BEREA — Center LeCharles Bentley stood on the sideline as his teammates stretched, then followed his fellow offensive linemen into a corner of the fieldhouse to watch them go through drills.
Bentley was back at Browns practice Sunday — but only as a spectator. The occasion remained significant, because it’s the first time Bentley’s been spotted in his white No. 57 jersey since being driven off the field in a golf cart last July with a torn patellar tendon.
He said the left knee is approximately 70 percent and he hopes to pass a physical and join the team for practice by the end of the month. He hasn’t given up on his goal of playing this season.
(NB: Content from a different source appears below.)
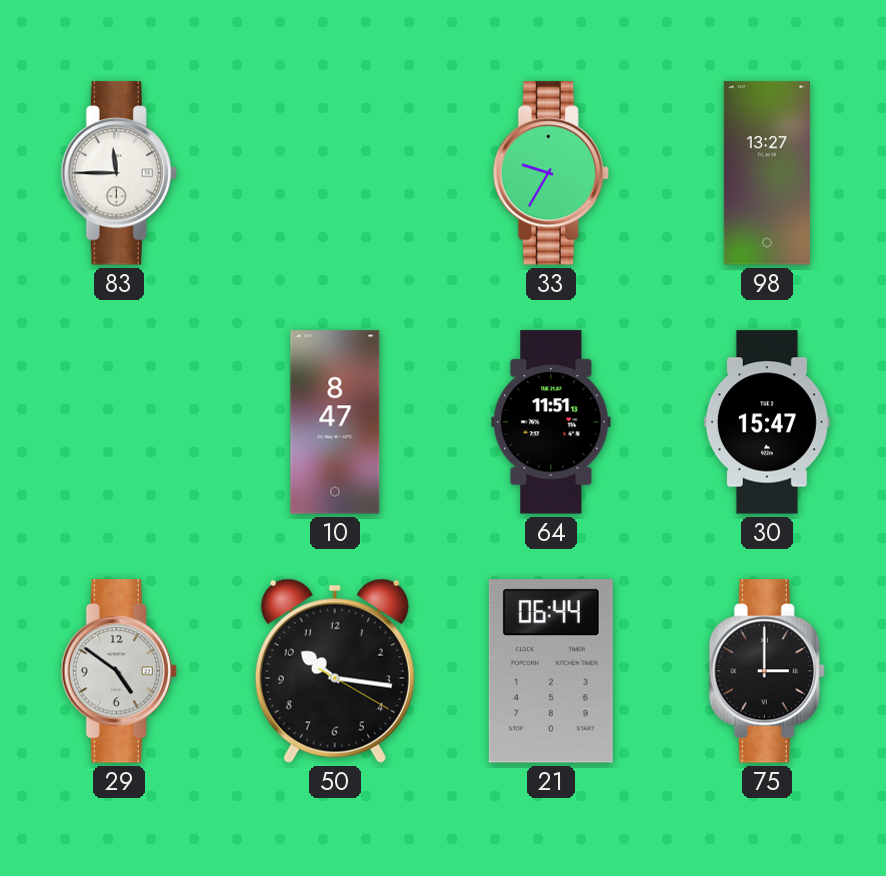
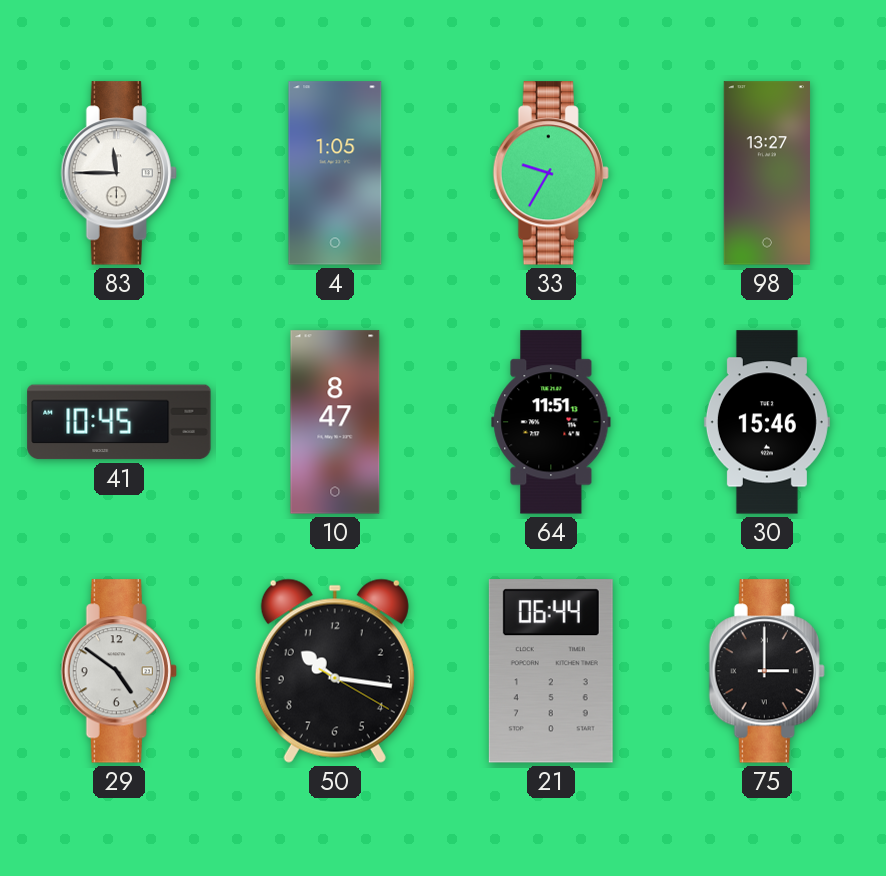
4: none -> 1:05
41: none -> 10:45
30: 15:47 -> 15:46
“I think (the chances) are pretty good. I’m just staying the course,” he said. “We’ll have to see how things play out.”
No fans were allowed at practice, which was moved indoors after morning rain. Bentley wore orange shorts like his teammates, but no helmet or pads.
“I would guesstimate high 60s, maybe 70 percent,” Bentley said when asked about the health of his knee. “That 30 percent is a big 30 percent, but it will never be 100 percent. If I can get it into the 90s, that’s good enough.”
Bentley acknowledged the possibility he could begin the season on the physically unable to perform list. That would force him to miss the first six weeks of the season, and then the Browns would have a three-week window in which to activate him.
Bentley signed a six-year,
$36 million contract in March 2006 to join his hometown team, then tore the patellar on the first contact play of training camp. Following surgery to repair the tendon, a staph infection attacked the knee and he needed three more surgeries.
New York Giants team physician Dr. Russell Warren cleared Bentley to resume football activities in July, but the Browns gave Bentley an MRI when he reported for training camp and decided he should continue his personal rehab for another four weeks.
Bentley said he was fine with that decision.
“Once you get into training camp, you start going down,” he said. “I can’t afford to go anywhere but up right now.”
He has been working out away from the team facilities but attending meetings.
“He wants to be a Brown, so we’re glad to have him around,” coach Romeo Crennel said.
“My day is pretty simple,” Bentley said. “I come in, go to meetings, sometimes I get treatment, a little bit, if I need it. I eat with the guys, hang out a little bit, leave, go work out, come back, go to some more meetings.”
Bentley flashed a smile when asked what his knee allows him to do in workouts.
“Leap tall buildings in a single bound,” he said. “No, I do a lot of cutting drills, a lot of offensive line drills, a lot of stuff they were doing out here today.
“I’m just trying to make everything a little bit more crisp, little bit better, little bit stronger, little more explosive. That’s that last 30 percent that has to come. I’m staying the course and hoping that it all kicks in.”
He denied that his relationship with the Browns had become contentious.
“I love everybody,” he said. “There are no hard feelings. I’m not upset with anybody.
“I’m just here to play ball. That’s all I want to do. If it happens, it happens. If it don’t, I’ll pack my (stuff) and go home. That’s just the way it is.”